A bungled plot by Left-wing students to kidnap Alec Douglas-Home, the Conservative prime minister, has been revealed for the first time in the coded diaries of Lord Hailsham, the former Lord Chancellor. The unpublished papers, some of which are written in a shorthand system that was translated by staff at GCHQ, disclose that the Prime Minister averted abduction by offering his would-be kidnappers beer.
In an entry dated January 9, 1977, the peer notes down how Sir Alec described the bizarre episode, which took place in April 1964, to a shooting party at Birkhill in Scotland when the prime minister had just announced that there would be an election in October.
He wrote: “An odd story of the 1964 election never published.” Alec (then Prime Minister) was staying with John and Priscilla Tweedsmuir, who had no room for Alec’s private bodyguard.
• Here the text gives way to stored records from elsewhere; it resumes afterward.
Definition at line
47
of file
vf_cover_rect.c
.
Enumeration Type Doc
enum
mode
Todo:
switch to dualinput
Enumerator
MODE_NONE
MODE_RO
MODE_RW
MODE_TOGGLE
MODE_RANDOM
He went to the nearest town (Aberdeen) and John and Priscilla left Alec for a time alone in the house. There’s a knock at the door. The door is answered by the PM in person. A group of Left-wing students from Aberdeen University stands on the other side. They said they were going to kidnap Alec. He responded, “I suppose you realize if you do, the Conservatives will win the election by 200 or 300.” He asked and received permission to pack a few things and was given 10 minutes’ grace. After that, they were offered and accepted beer. John and Priscilla returned and the kidnap project was abandoned.
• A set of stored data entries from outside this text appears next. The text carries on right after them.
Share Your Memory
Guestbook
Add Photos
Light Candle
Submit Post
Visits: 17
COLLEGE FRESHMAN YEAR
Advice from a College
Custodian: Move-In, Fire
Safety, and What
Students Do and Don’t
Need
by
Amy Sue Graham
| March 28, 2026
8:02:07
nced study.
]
Unknown to Sir Alec, the students tailed his car. They planned to contrive an accident, block the car, and take him to a house in Aberdeen for a few hours then release him.
The bodyguard swore Alec to secrecy as his job would have been in peril. Sir Alec first ran into the Aberdeen University students at the Scottish Unionist conference, where they demanded a forfeit for charity in return for not kidnapping him. Assuming it was a joke, the prime minister played along and gave them £1.